I have 4 of these setups 3 with one needle valve and solenoid, 1 with 2 needle valve and no solenoid.

fluval spec
1 bubble per 2 seconds - last about 1 - 1.5 years! (20oz)
3bps on a 40g - 2-2.5 months (24oz)
1 bps on a 5 gallon - havent measure maybe 6+ months?
1 bps per needle valve on a 20g and a 7.5 gallon - about 3-4 months


----------



## Jsu

artup said:


> another dumb question, how do you know when your co2 is running low with just 1 gauge? My understanding is you need 2 gauge, one for pressure inside the paintball tank and one for pressure coming out into the aquarium? i might be wrong..
> 
> I know you can always see if theres no bubble coming out means ur paintball tank is empty. just wondering if you can get a heads up when to refill.

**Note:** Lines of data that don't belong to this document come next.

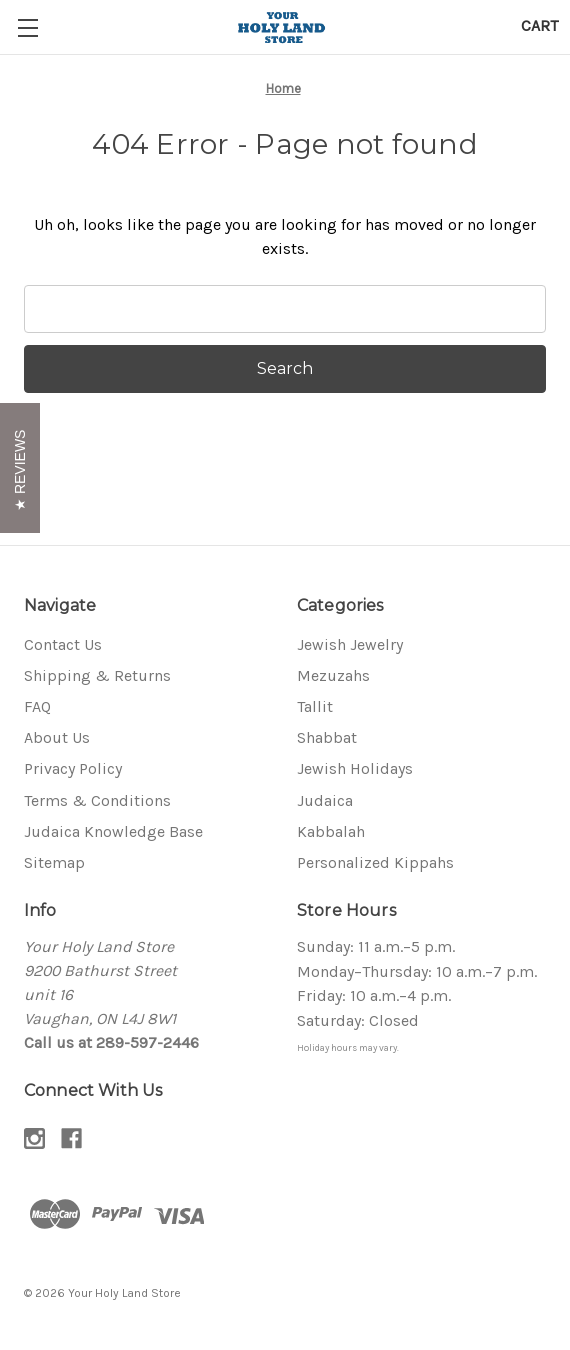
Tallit (315, 706)
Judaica (325, 800)
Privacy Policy (73, 768)
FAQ (37, 706)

That gauge tells me the pressure from the co2 tank to the regulator. once it drops down to 100-200 psi then i know i have to fill it up with in a week or 2.


----------



## Jsu

artup said:


> oh and another question lol
> whats the purpose of "Bottom bottle adapter"?
> Can i go without, or is that a neccessary part for the connection?


The bottom knob/valve is an on/off valve for the paintball tank. it serve the same purpose as the adapter in picture 2, except its apart of the tank. Unlike the adapter which you have to screw onto the tank. This way i have more control of the co2 flow from the tank to the regulator and less problematic compared to the adaptor such as leaks.

I have posted pictures for 2 different modifications. can you do it without the build in valve.

the reason for the modification is to save money instead of buying expensive one time CO2 cartilages.

Coldmantis' paintball set up is the true DIY paintball Set up. If you dont have a fluval regulator THEN use his method.

I highly recommend the build in on/off valve than the screw on adaptor.


----------



## artup

oohhh.. ic.. thanks..


----------